Jenny Huang sat down to enjoy a complimentary Cattuccino and muffin after waiting three and a half hours outside Purina ONE's pop-up cafe on Saturday. A devoted cat lover who is currently unable to own a cat of her own, Huang is just one of hundreds of New Yorkers who spent hours waiting for a chance to pet or adopt one of North Shore Animal League's rescued cats during the four day event in Manhattan's Bowery neighborhood. Cat cafes are becoming increasingly popular in cities across the globe, and this is the first of its kind in the United States. We stopped in for a few hours and were impressed to find a fun, light-filled environment designed for optimum kitty comfort.
Purina ONE and North Shore Animal League did a fantastic job of moderating the number of people inside the temporary cat cafe. As it was, the space was loud and a bit chaotic, with people crawling on their hands and knees sometimes to touch an elusive creature that had slipped from their grasp. Most visitors seemed familiar with handling cats, but occasionally a volunteer had to step in to let people know that it’s best not to chase the cats all over the cafe. In fact, the organizers deliberately provided a number of hideouts for cats uncomfortable with being in the spotlight.
More than just a publicity stunt for Purina ONE, the cat cafe resulted in at least 11 new adoptions. Said to be the world’s largest no-kill shelter, North Shore Animal League has saved more than one million animal lives since 1944. Their representatives were on site to answer questions about cat health, feed and behavior and most importantly, to facilitate adoptions. The group also had a mobile shelter outside, which gave those who couldn’t wait in line and passersby an opportunity to adopt a cat as well.
“After waiting in line for 4 hours on Thursday I am happy to say I adopted little Wyatt and he’s settling in nicely,” said Nicole Desmond, writing on Purina ONE’s live streaming page. “It was totally worth the wait.
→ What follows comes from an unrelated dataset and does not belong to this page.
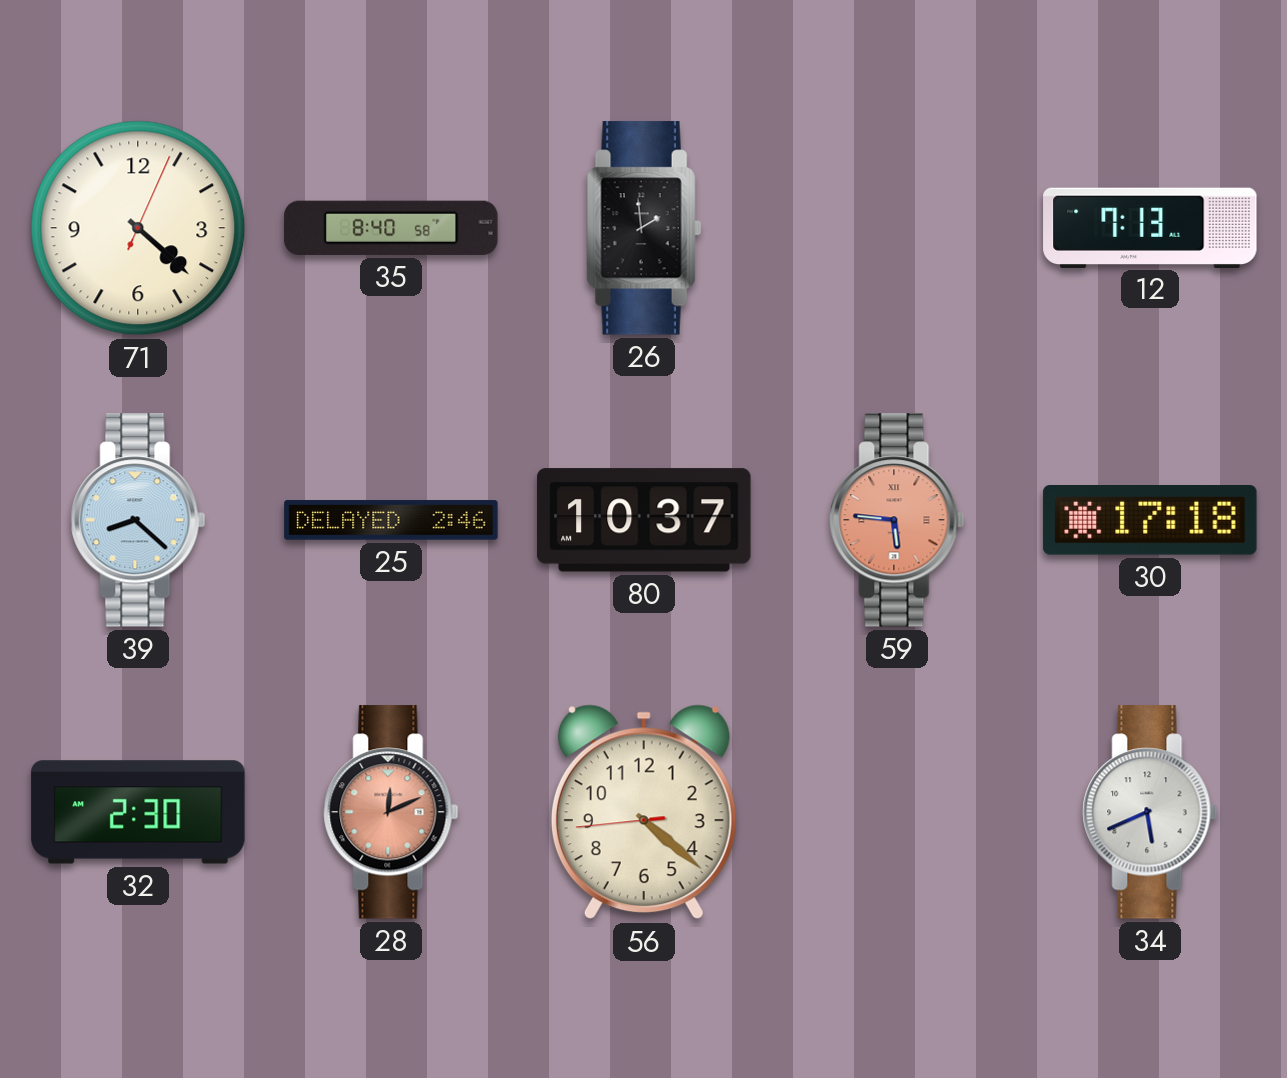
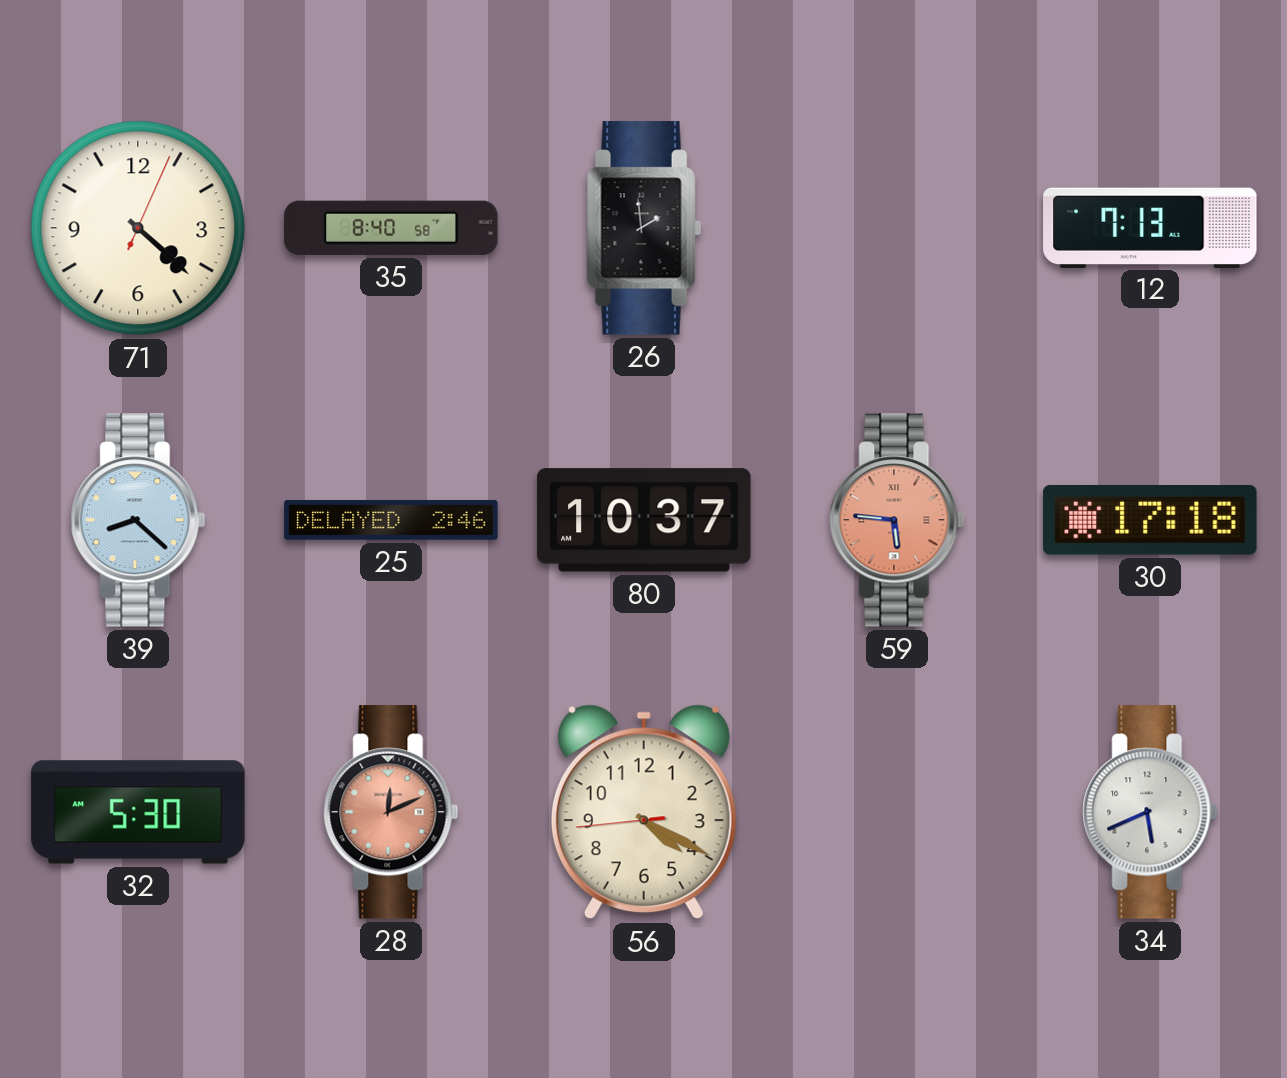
32: 2:30 -> 5:30
56: 4:21 -> 4:19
He’s such a sweetheart and full of happy energy. I hope the other cats that went home today are feeling relaxed and loved after a hectic weekend.”
A number of speakers gave the event something of an educational bent. On Friday, artist Linda Griggs talked about cat-friendly interior design, Shelter Director Christina Travalja talked about the benefits of adopting a cat the following day, and Feline Behaviorist Dorit Shevach-Shani advised those present on Saturday evening how to introduce a new cat into their home.
“Hi, Purina One, congratulations on the success of the cafe,” writes Sheryl Holland. “Obviously you are filling a deep need that New Yorkers have to socialize with and be around cats.”